Filanov now lives in Ottawa, Canada, with her five-year-old daughter. She moved there from Los Angeles six years ago after Fleiss, knowing the Federal government was moving in, told her to leave the country. She underwent eighteen months' treatment for drug and alcohol addiction, the Post says, but has been sober a year.

She left Ottawa when she came of age and set out to become a star, and ended up in Los Angeles after a short television stint in Vancouver and a marriage to a cocaine dealer who'd been murdered. On her first night, she was brought to a private party and was shortly brought to the Fleiss stable.

She made friends in the Hollywood community and also made some of the A-list parties, where she says she'd seen regular orgies, drugs, and a taste that "these wealthy, famous people" had anything but the restraint she'd assumed them to have.

She lived in the guesthouse of producer Robert Evans for seven months, until he learned of her husband's allegedly mob-related murder. Evans suggested Filanov call Fleiss, who often supplied the girls for his lavish parties.

In the beginning, Filanov says, life in Heidiwood was "nirvana," with the Hollywood Madam "look(ing) after her girls and ma(king) sure they only slept with the wealthiest or most famous," with the studios themselves fighting over the Fleiss girls.

"They would want us for parties and there would be bidding wars if one studio had us booked for a premiere and another one wanted us for a wrap party," she tells the Post. In these circumstances, I could make $10,000 in a single night."

The IRS is said to be probing three American film studios to see if they hid money spent on the Fleiss operation, the paper says, "as business expenses" - effectively having taxpayers subsidize prostitution. Filanov tells the paper she believes "many" film executives used "slush funds" to pay for prostitutes when they wanted to impress an investor or lure a star.

She says her total earnings by 1993 hit as high as $800,000 - and liked being treated like a lady. But she also says sex wasn't the real story for her clients - it was the ego trip. "You're what these kind of men want," she said. "They need somebody who can turn heads when they walk into a restaurant. They drive a Rolls or a Jag to impress when they drive up, and they need somebody like me for when they walk inside. It's all about making them feel there is no one more special than they are."

Filanov loved the supercharged life but didn't see she was losing herself, she tells the Post.
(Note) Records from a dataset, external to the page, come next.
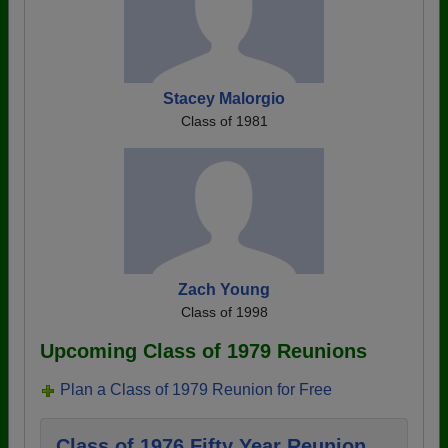
Stacey Malorgio
Class of 1981
Zach Young
Class of 1998
Upcoming Class of 1979 Reunions
Plan a Class of 1979 Reunion for Free
Class of 1976 Fifty Year Reunion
She began feeling used when she saw her affairs with the stars had nothing to do with anything but her status as a top call girl.

"You lose who you are," she tells the paper. "You play so many faces you forget which one really belongs to you. I did not have an identity - it depended on where I was…Hollywood makes you feel that as long as you have some part of yourself in the limelight you are special. It is such a lie."

And she didn't go without at least one unpleasant breeze from her past, either - a reputed mob boss, Joseph Dente, "kind of took me under his wing," she tells the Post. Dente apparently fell in love with her, but that brought new danger - from Rourke, who asked her to tell Dente to quit sending his men over to him over jealousy, and from Fleiss, who told her that her relationship with Dente was going to make it "impossible" for her to work.

"Heidi was so arrogant about Joe Dente," Filanov tells the paper. "She would never admit this but she had a lot of help from various Mafia groups getting to where she was."

Filanov suffered a small heart attack in 1993, only to be told by Fleiss when she left the hospital that she had to leave town because the Federal government was coming after the Hollywood Madam's operations. Filanov says that caused her to leave behind everything she'd saved from her life as a call girl. She returned to Canada and became pregnant with her daughter.

She says having her daughter saved her life, forcing her to abandon the self-centered lifestyle she came to know. She now lives in a small apartment and on $800 a month as personal assistant to a former client.